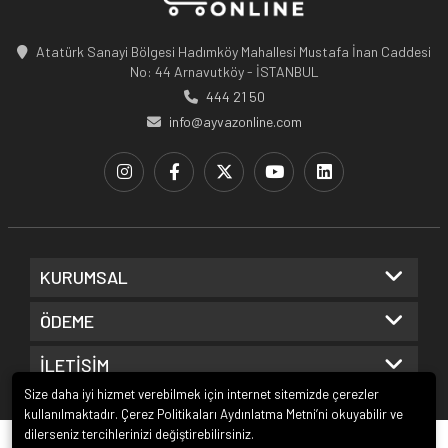
Atatürk Sanayi Bölgesi Hadımköy Mahallesi Mustafa İnan Caddesi
No: 44 Arnavutköy - İSTANBUL
444 21 50
info@ayvazonline.com
KURUMSAL
ÖDEME
İLETİŞİM
Size daha iyi hizmet verebilmek için internet sitemizde çerezler
kullanılmaktadır. Çerez Politikaları Aydınlatma Metni’ni okuyabilir ve
dilerseniz tercihlerinizi değiştirebilirsiniz.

» **EXERCISE INSTRUCTIONS**: Give the listing above again in its entirety, exactly as written and free of images.

» **TASK RESPONSE**:
Atatürk Sanayi Bölgesi Hadımköy Mahallesi Mustafa İnan Caddesi
No: 44 Arnavutköy - İSTANBUL
444 21 50
info@ayvazonline.com
KURUMSAL
ÖDEME
İLETİŞİM
Size daha iyi hizmet verebilmek için internet sitemizde çerezler
kullanılmaktadır. Çerez Politikaları Aydınlatma Metni’ni okuyabilir ve
dilerseniz tercihlerinizi değiştirebilirsiniz.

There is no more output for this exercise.